The charge-to-cost ratio was greatest at for-profit hospitals—4.10 compared to a 2.49 ratio at public hospitals.

The study also shows that the gap between the amount self-pay patients are charged and what Medicare pays for hospital services more than doubled over the past 20 years. Anderson argues that the widening gap in prices makes it increasingly difficult for the uninsured to pay their medical bills. The ratio between the amount hospitals charged self-pay patients (gross revenue) and the amount the hospitals actually collected (net revenue) was 2.57 in 2004. This means that hospitals collected only $0.39 for every dollar charged. Anderson estimated that if hospitals had actually collected the full amount charged to every patient, the profit margin per hospital would average more than 200 percent.

Anderson’s analysis found that hospitals in California, New Jersey and Pennsylvania had the highest markups for self-pay patients, which were four times the Medicare-allowable costs. Idaho, Maryland, Montana, Vermont and Wyoming had the lowest markups, at less than two times Medicare-allowable costs. The price markup was the lowest in Maryland, where hospital charges are set by a state regulatory commission.

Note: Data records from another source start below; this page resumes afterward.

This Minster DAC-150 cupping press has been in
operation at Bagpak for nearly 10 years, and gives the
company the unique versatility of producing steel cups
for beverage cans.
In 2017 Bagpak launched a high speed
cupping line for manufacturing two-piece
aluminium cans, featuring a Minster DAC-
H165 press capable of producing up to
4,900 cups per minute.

Anderson suggests that providing health insurance for the uninsured could reduce the hospital markup for self-pay patients. Other solutions to address the issue, according to Anderson, include charging a single, flat rate to all hospital patients, or for hospitals to voluntarily or through government intervention establish a maximum rate.

The study was supported by Henry J. Kaiser Family Foundation. Anderson has participated in numerous lawsuits on behalf of the uninsured and other self-pay patients.